Aim of the exercise: Pick each line that has "Certs" out of the records.

Excerpted data:
*** Block opens ***

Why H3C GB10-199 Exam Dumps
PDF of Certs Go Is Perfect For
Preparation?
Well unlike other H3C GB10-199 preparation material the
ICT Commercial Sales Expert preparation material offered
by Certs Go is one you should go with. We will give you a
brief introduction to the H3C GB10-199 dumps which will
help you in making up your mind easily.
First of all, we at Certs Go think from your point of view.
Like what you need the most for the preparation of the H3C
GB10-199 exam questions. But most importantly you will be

*** Block closes ***
*** Block opens ***

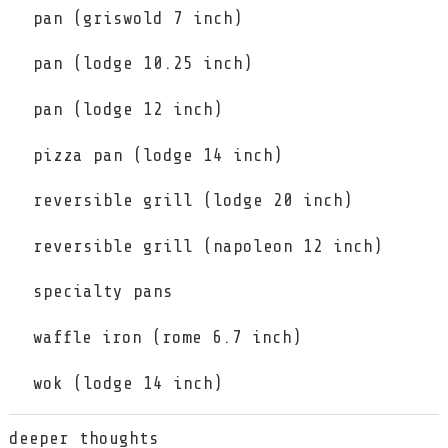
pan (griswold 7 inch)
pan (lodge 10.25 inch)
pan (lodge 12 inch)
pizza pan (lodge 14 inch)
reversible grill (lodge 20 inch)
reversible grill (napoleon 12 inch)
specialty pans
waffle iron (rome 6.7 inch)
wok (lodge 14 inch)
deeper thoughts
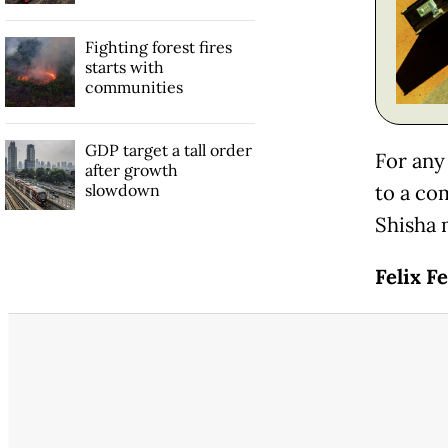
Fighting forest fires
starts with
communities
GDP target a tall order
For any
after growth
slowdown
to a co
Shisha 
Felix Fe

*** Block closes ***
*** Block opens ***

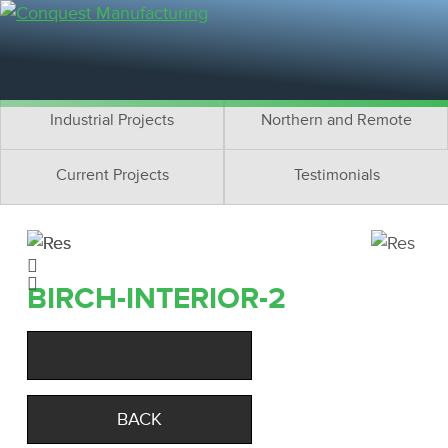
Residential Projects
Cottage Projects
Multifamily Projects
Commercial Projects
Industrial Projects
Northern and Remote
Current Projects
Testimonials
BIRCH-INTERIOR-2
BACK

*** Block closes ***

Completed task:
PDF of Certs Go Is Perfect For
by Certs Go is one you should go with. We will give you a
First of all, we at Certs Go think from your point of view.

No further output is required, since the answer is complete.